TASK TO COMPLETE: Each line that holds the word "copy" counts once; give the total for the records below and nothing else.

Saved data entries:
*****
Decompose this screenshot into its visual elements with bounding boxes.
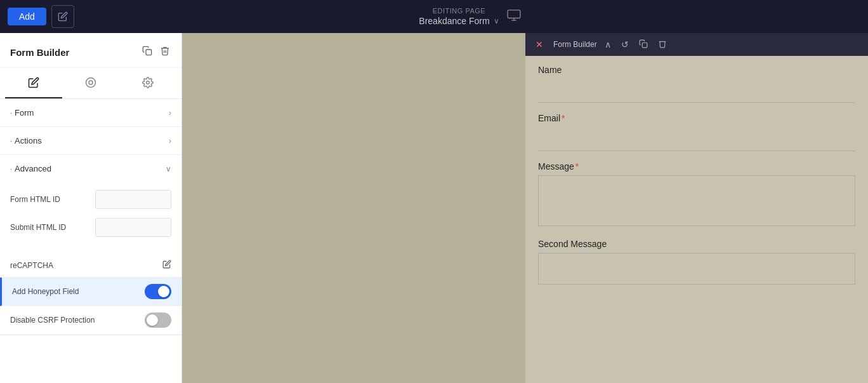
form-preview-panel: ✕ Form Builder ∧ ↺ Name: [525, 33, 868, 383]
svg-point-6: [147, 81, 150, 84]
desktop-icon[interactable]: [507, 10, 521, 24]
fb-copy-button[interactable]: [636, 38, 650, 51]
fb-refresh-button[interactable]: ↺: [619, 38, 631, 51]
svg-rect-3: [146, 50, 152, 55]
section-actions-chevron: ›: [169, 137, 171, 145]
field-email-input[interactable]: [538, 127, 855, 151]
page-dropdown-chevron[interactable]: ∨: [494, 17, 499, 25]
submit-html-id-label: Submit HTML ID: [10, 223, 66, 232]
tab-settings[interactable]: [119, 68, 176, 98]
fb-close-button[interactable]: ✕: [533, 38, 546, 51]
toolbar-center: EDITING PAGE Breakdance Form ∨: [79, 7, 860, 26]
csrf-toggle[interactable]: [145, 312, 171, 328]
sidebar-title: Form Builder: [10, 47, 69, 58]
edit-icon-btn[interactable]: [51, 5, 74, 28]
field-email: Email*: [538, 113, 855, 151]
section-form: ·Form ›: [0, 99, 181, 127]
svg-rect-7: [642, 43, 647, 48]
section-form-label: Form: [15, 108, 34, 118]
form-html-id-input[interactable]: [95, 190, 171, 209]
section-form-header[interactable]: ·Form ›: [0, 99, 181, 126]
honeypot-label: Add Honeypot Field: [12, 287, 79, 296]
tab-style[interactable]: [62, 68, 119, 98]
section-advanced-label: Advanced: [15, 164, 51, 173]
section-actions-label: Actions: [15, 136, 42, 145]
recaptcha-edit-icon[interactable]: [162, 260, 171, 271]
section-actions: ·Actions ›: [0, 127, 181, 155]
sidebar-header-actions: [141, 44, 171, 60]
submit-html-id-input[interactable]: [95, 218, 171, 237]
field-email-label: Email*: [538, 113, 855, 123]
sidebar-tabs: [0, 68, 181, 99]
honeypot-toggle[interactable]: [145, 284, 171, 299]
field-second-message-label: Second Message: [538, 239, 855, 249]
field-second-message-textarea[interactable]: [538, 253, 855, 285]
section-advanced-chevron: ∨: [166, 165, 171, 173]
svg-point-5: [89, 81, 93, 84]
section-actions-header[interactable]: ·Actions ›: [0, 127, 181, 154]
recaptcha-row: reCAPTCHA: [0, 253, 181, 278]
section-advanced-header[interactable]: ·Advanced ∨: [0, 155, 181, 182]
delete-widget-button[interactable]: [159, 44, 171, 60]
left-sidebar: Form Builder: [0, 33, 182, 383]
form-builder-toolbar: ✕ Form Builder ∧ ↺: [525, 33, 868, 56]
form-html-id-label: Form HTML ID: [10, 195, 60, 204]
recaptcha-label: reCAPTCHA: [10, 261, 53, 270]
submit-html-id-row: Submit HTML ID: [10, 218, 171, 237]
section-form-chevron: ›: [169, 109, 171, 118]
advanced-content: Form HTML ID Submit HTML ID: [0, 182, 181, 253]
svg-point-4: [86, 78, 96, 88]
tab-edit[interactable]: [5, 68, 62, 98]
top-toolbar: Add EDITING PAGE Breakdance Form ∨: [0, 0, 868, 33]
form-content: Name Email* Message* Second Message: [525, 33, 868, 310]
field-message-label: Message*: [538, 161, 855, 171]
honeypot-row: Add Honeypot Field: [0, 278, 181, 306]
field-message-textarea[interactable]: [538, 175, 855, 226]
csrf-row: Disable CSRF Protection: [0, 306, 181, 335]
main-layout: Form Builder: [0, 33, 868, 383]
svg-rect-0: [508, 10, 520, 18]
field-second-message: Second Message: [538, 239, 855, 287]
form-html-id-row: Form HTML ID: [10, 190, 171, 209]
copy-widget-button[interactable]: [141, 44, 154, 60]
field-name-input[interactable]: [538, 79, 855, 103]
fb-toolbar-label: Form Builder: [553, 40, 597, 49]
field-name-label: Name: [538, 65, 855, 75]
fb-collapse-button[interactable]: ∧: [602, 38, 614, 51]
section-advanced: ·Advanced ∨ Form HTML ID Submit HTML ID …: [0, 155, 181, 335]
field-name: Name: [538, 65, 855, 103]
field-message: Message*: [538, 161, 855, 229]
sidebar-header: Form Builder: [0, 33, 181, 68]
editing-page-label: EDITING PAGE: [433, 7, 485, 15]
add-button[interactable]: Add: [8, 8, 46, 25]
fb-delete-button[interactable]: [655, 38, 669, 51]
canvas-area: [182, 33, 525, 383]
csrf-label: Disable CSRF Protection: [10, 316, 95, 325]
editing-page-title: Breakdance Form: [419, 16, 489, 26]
*****
RESPONSE FOR THIS EXERCISE: 2